Records for the task:
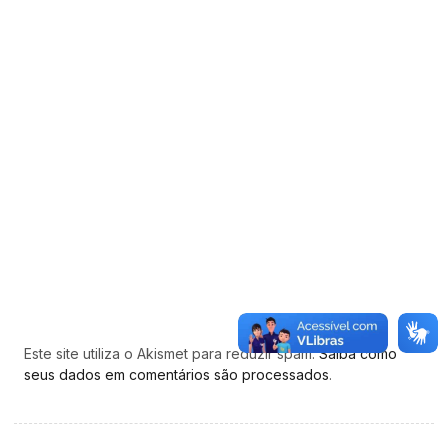
Este site utiliza o Akismet para reduzir spam.
Saiba como
seus dados em comentários são processados
.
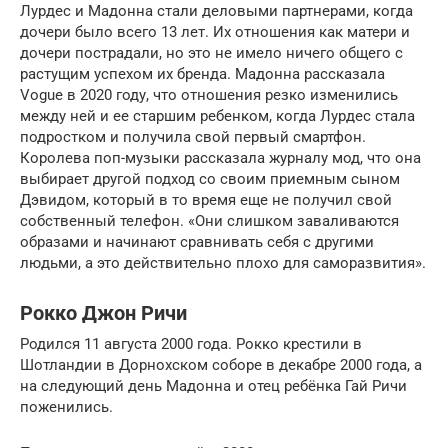
Лурдес и Мадонна стали деловыми партнерами, когда
дочери было всего 13 лет. Их отношения как матери и
дочери пострадали, но это не имело ничего общего с
растущим успехом их бренда. Мадонна рассказала
Vogue в 2020 году, что отношения резко изменились
между ней и ее старшим ребенком, когда Лурдес стала
подростком и получила свой первый смартфон.
Королева поп-музыки рассказала журналу мод, что она
выбирает другой подход со своим приемным сыном
Дэвидом, который в то время еще не получил свой
собственный телефон. «Они слишком заваливаются
образами и начинают сравнивать себя с другими
людьми, а это действительно плохо для саморазвития».
Рокко Джон Ричи
Родился 11 августа 2000 года. Рокко крестили в
Шотландии в Дорнохском соборе в декабре 2000 года, а
на следующий день Мадонна и отец ребёнка Гай Ричи
поженились.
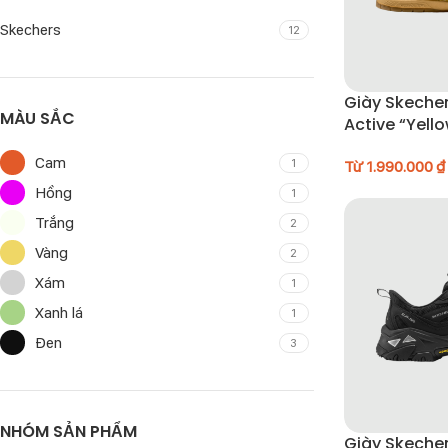
Skechers
12
Giày Skecher
MÀU SẮC
Active “Yell
104783-MUS
Cam
1
Từ
1.990.000
₫
Hồng
1
Trắng
2
Vàng
2
Xám
1
Xanh lá
1
Đen
3
NHÓM SẢN PHẨM
Giày Skecher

What is needed: If an entry holds a picture, leave the picture out and repeat the rest exactly.

Answer to the exercise:
Este site utiliza o Akismet para reduzir spam.
Saiba como
seus dados em comentários são processados
.
Лурдес и Мадонна стали деловыми партнерами, когда
дочери было всего 13 лет. Их отношения как матери и
дочери пострадали, но это не имело ничего общего с
растущим успехом их бренда. Мадонна рассказала
Vogue в 2020 году, что отношения резко изменились
между ней и ее старшим ребенком, когда Лурдес стала
подростком и получила свой первый смартфон.
Королева поп-музыки рассказала журналу мод, что она
выбирает другой подход со своим приемным сыном
Дэвидом, который в то время еще не получил свой
собственный телефон. «Они слишком заваливаются
образами и начинают сравнивать себя с другими
людьми, а это действительно плохо для саморазвития».
Рокко Джон Ричи
Родился 11 августа 2000 года. Рокко крестили в
Шотландии в Дорнохском соборе в декабре 2000 года, а
на следующий день Мадонна и отец ребёнка Гай Ричи
поженились.
Skechers
12
Giày Skecher
MÀU SẮC
Active “Yell
104783-MUS
Cam
1
Từ
1.990.000
₫
Hồng
1
Trắng
2
Vàng
2
Xám
1
Xanh lá
1
Đen
3
NHÓM SẢN PHẨM
Giày Skecher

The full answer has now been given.